Air Mauritius has exited voluntary administration and is increasing flight capacity to cater for travellers from all over the world who are planning to visit the Indian Ocean paradise island for work and pleasure.
The government of the Republic of Mauritius is injecting Rs12 billion (US$280million) into Air Mauritius via a loan to provide long term stability for the company as international air travel and tourism rebuilds following the Covid-19 pandemic. Air Mauritius is a strategic national asset central to the government’s tourism and investment strategy and provides Mauritius with its own passenger and cargo connectivity to meet market demands. The new loan arrangement was overwhelmingly supported by Air Mauritius’ creditors.

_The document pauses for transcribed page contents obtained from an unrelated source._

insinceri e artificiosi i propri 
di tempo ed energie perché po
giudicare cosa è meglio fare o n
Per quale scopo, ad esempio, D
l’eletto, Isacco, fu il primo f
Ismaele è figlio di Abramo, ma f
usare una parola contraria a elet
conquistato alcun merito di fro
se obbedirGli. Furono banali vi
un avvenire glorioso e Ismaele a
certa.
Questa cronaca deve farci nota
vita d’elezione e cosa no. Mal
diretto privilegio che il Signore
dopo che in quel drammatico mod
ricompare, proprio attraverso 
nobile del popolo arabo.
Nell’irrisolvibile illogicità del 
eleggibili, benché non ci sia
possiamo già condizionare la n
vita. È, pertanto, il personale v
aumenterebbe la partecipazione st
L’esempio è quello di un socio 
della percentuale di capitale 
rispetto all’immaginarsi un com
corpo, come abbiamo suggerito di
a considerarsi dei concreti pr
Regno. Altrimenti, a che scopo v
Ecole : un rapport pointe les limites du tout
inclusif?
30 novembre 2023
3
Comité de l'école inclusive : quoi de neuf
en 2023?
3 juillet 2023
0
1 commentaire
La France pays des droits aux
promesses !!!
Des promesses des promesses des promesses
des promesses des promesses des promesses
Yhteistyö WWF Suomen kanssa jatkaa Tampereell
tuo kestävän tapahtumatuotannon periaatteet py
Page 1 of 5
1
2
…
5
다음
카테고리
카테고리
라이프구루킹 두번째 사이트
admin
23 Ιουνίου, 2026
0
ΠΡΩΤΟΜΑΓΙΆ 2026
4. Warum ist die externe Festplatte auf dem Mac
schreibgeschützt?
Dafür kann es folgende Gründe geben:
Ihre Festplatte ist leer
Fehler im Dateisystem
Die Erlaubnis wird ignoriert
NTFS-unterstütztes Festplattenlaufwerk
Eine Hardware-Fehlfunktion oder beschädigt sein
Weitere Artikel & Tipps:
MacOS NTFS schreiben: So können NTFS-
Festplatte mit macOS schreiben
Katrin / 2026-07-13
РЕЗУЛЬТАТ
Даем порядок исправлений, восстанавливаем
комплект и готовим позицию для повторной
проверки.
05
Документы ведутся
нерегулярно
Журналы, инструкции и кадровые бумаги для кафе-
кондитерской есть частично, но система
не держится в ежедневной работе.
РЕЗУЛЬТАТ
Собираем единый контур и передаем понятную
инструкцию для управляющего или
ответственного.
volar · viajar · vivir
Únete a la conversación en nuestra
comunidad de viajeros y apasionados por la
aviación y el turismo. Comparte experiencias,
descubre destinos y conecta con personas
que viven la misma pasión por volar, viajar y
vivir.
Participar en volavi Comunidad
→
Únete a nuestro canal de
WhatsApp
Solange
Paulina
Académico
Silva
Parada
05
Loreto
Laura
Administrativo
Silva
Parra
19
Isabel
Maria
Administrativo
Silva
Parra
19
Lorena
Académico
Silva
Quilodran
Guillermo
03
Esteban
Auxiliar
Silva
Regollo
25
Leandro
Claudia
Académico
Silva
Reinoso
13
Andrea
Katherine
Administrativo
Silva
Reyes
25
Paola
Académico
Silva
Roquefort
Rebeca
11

assenger and cargo flights will operate between Mauritius and Paris, London, Johannesburg, Mumbai, Antananarivo and Reunion with connecting services available globally. Additional capacity and international routes will be added to meet demand. Air Mauritius expects Hong Kong, Kuala Lumpur and Perth to be introduced at a later date. Domestic services to and from Rodrigues will resume in November 2021.
As part of the new structure, the network fleet has been consolidated from 15 aircraft to 9 aircraft – 4 x A350-900 and 2 x A330-900neo wide-bodied fleet. The remaining 3 aircraft are ATR72-500 to service domestic and regional routes. Air Mauritius now has one of the youngest widebody fleets in the world.
Mauritius is reopening its borders to fully vaccinated passengers from October 1 and, as a result, demand for flights is soaring. Confidence is high that the nation’s vaccination drive – with 83 percent of adults now double-jabbed – will allow visitors to feel safe and secure. Non-vaccinated travelers can visit subject to a 14-day quarantine period.